Second, it is now clear that even this smaller version faces major opposition in several countries. Ultimately, it probably will be approved, but there is no chance it would survive another round of parliamentary votes if it needed to be rescaled.
Third, and most important, the markets have concluded that Spanish and especially Italian sovereign debt should carry a substantial risk premium. Italy’s sovereign borrowing costs are now 3.5 percentage points above those for Germany. It is doubtful Italy can afford to keep paying such high rates for very much longer. Thus, Europe can no longer just worry about what to do about bank’s losses on existing assets.
Insuring Italian Debt
Any satisfactory outcome to the crisis must also ensure that buyers can be found for Italian debt at prices the country can afford. This is a major challenge, as Italy needs to borrow hundreds of billions of euros each year.
Worse yet, a dysfunctional policy-making process is exacerbating the crisis. The only common aspect of the decisions so far is that they have been temporary. European politicians haven’t decided at any point what they wanted the final outcome to be. Doing so would have allowed them to better determine the incremental steps needed to achieve the long-term result. Instead, each pledge of “no more bailouts after this one” limits future options.
The demise of the stability fund is a consequence of this myopic approach. At first, the fund’s mandate was restricted to attract support from member states. Later, when the scope of action was broadened, the amount of money was restricted as a way to make the new mandate more palatable to opponents. The result was a series of compromises that amounted to throwing the baby out with the bath water.
German Resistance
Issuing joint euro bonds was another option that could have raised capital to shore up the banks and perhaps make funding costs manageable. Again, politicians resisted; in addition, Germany’s Federal Constitutional Court created serious roadblocks by requiring parliamentary approval for any rescue. The euro-bond option now appears to be off the table.
This leaves only one realistic option: The European Central Bank must be prepared to buy any new debt, potentially in huge amounts. It can also continue to help fund weak banks by letting them use dodgy collateral in exchange for fresh lending. Naturally, this scares orthodox central bankers, who view printing money to buy government debt as the road to hyperinflation. This fear is likely to be particularly acute among German monetary officials: Juergen Stark cited his opposition to the purchase program as the reason for his resignation from the ECB board this month.
‘Bridge Financing’
The path to full-scale ECB financing would probably begin with a failed government-bond auction, maybe by Italy, which has such high funding needs. In response, the politicians would determine that their only immediate recourse is “bridge financing” from the ECB. The central bank would be promised that a new entity -- possibly a modified version of the existing stability fund -- would be created to eventually take these assets off its books. At the same time, the politicians in the vulnerable countries would promise broad reforms to improve growth and reduce spending.

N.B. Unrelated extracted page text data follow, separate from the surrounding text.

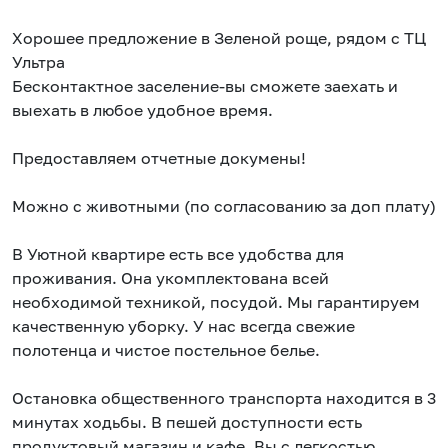
Хорошее предложение в Зеленой роще, рядом с ТЦ
Ультра
Бесконтактное заселение-вы сможете заехать и
выехать в любое удобное время.
Предоставляем отчетные докумены!
Можно с животными (по согласованию за доп плату)
В Уютной квартире есть все удобства для
проживания. Она укомплектована всей
необходимой техникой, посудой. Мы гарантируем
качественную уборку. У нас всегда свежие
полотенца и чистое постельное белье.
Остановка общественного транспорта находится в 3
минутах ходьбы. В пешей доступности есть
продуктовый магазин и кафе. Вы с легкостью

But even under this scenario, uncertainty remains: What will happen, say nine months later, when it’s time for the debtor countries to implement the painful reforms and for the creditor nations to hand over the money to relieve the ECB of its assets?
It’s likely that governments won’t have prepared taxpayers for these sacrifices and a revolt could ensue. In the debtor countries, the politicians could simply fail to deliver unpopular reforms, as we have seen in Greece.
If this happens, the ECB would be required to become a semi-permanent source of financing. It could very well refuse to adopt that role. Another possibility is that Germany and some other countries leave the euro.
If that decision is made, however, it will be in the midst of an emergency, and not as part of a carefully studied, democratically debated process.
(Anil K Kashyap, professor of economics and finance at the University of Chicago Booth School of Business and director of the Booth Initiative on Global Markets, is a contributor to Business Class. The opinions expressed are his own.)